24.1 - Definition of Sufficiency

Sufficiency is the kind of topic in which it is probably best to just jump right in and state its definition. Let's do that!

Sufficient

Let \(X_1, X_2, \ldots, X_n\) be a random sample from a probability distribution with unknown parameter \(\theta\). Then, the statistic:

\(Y = u(X_1, X_2, ... , X_n) \)

is said to be sufficient for \(\theta\) if the conditional distribution of \(X_1, X_2, \ldots, X_n\), given the statistic \(Y\), does not depend on the parameter \(\theta\).

Example 24-1 Section

Let \(X_1, X_2, \ldots, X_n\) be a random sample of \(n\) Bernoulli trials in which:

\(X_i=1\) if the \(i^{th}\) subject likes Pepsi
\(X_i=0\) if the \(i^{th}\) subject does not like Pepsi

If \(p\) is the probability that subject \(i\) likes Pepsi, for \(i = 1, 2,\ldots,n\), then:

\(X_i=1\) with probability \(p\)
\(X_i=0\) with probability \(q = 1 − p\)

Suppose, in a random sample of \(n=40\) people, that \(Y = \sum_{i=1}^{n}X_i =22\) people like Pepsi.

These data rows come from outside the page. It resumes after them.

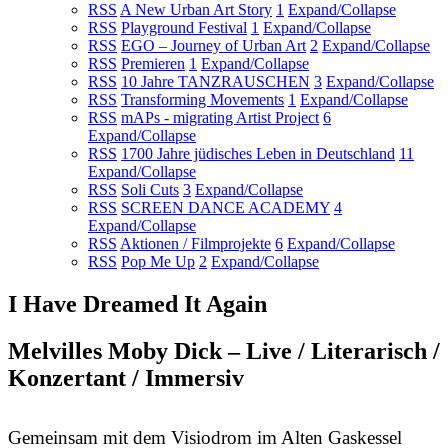
RSS
A New Urban Art Story
1
Expand/Collapse
RSS
Playground Festival
1
Expand/Collapse
RSS
EGO – Journey of Urban Art
2
Expand/Collapse
RSS
Premieren
1
Expand/Collapse
RSS
10 Jahre TANZRAUSCHEN
3
Expand/Collapse
RSS
Transforming Movements
1
Expand/Collapse
RSS
mAPs - migrating Artist Project
6
Expand/Collapse
RSS
1700 Jahre jüdisches Leben in Deutschland
11
Expand/Collapse
RSS
Soli Cuts
3
Expand/Collapse
RSS
SCREEN DANCE ACADEMY
4
Expand/Collapse
RSS
Aktionen / Filmprojekte
6
Expand/Collapse
RSS
Pop Me Up
2
Expand/Collapse
I Have Dreamed It Again
Melvilles Moby Dick – Live / Literarisch /
Konzertant / Immersiv
Gemeinsam mit dem Visiodrom im Alten Gaskessel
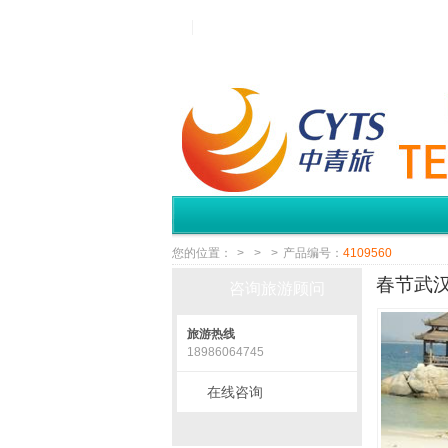
您的位置：
>
>
>
产品编号：
4109560
春节武汉
咨询旅游顾问
旅游热线
18986064745
在线咨询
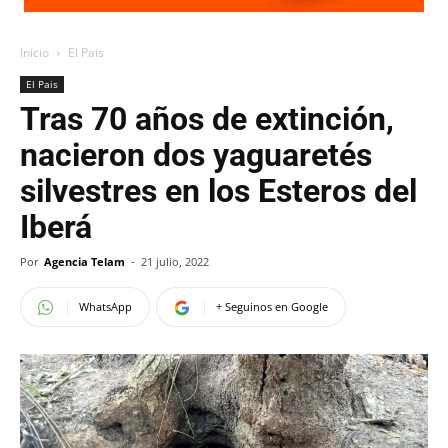
Inicio
El Pais
El Pais
Tras 70 años de extinción,
nacieron dos yaguaretés
silvestres en los Esteros del
Iberá
Por
Agencia Telam
-
21 julio, 2022
WhatsApp
+ Seguinos en Google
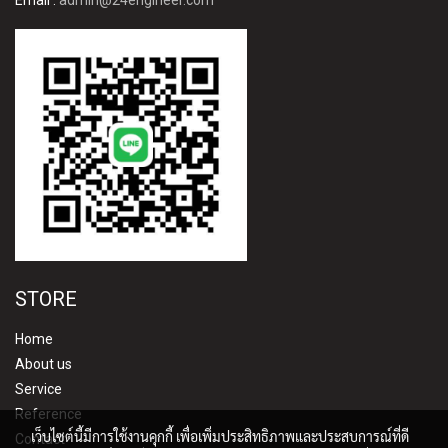
Email :
admin@24engineer.com
STORE
Home
About us
Service
Reference
เว็บไซต์นี้มีการใช้งานคุกกี้ เพื่อเพิ่มประสิทธิภาพและประสบการณ์ที่ดี
Contact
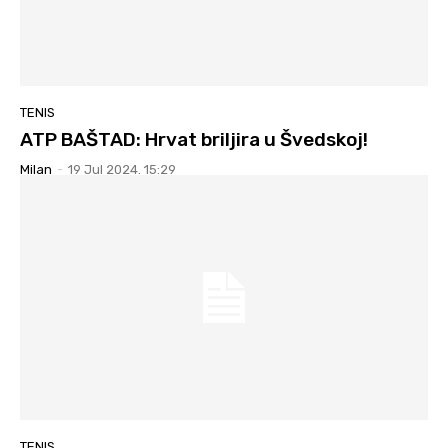
TENIS
ATP BAŠTAD: Hrvat briljira u Švedskoj!
Milan
-
19 Jul 2024. 15:29
TENIS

If we know the value of \(Y\), the number of successes in \(n\) trials, can we gain any further information about the parameter \(p\) by considering other functions of the data \(X_1, X_2, \ldots, X_n\)? That is, is \(Y\) sufficient for \(p\)?

Answer

The definition of sufficiency tells us that if the conditional distribution of \(X_1, X_2, \ldots, X_n\), given the statistic \(Y\), does not depend on \(p\), then \(Y\) is a sufficient statistic for \(p\). The conditional distribution of \(X_1, X_2, \ldots, X_n\), given \(Y\), is by definition:

\(P(X_1 = x_1, ... , X_n = x_n |Y = y) = \dfrac{P(X_1 = x_1, ... , X_n = x_n, Y = y)}{P(Y=y)}\) (**)

Now, for the sake of concreteness, suppose we were to observe a random sample of size \(n=3\) in which \(x_1=1, x_2=0, \text{ and }x_3=1\). In this case:

\( P(X_1 = 1, X_2 = 0, X_3 =1, Y=1)=0\)

because the sum of the data values, \( \sum_{i=1}^{n}X_i \), is 1 + 0 + 1 = 2, but \(Y\), which is defined to be the sum of the \(X_i\)'s is 1. That is, because \(2\ne 1\), the event in the numerator of the starred (**) equation is an impossible event and therefore its probability is 0.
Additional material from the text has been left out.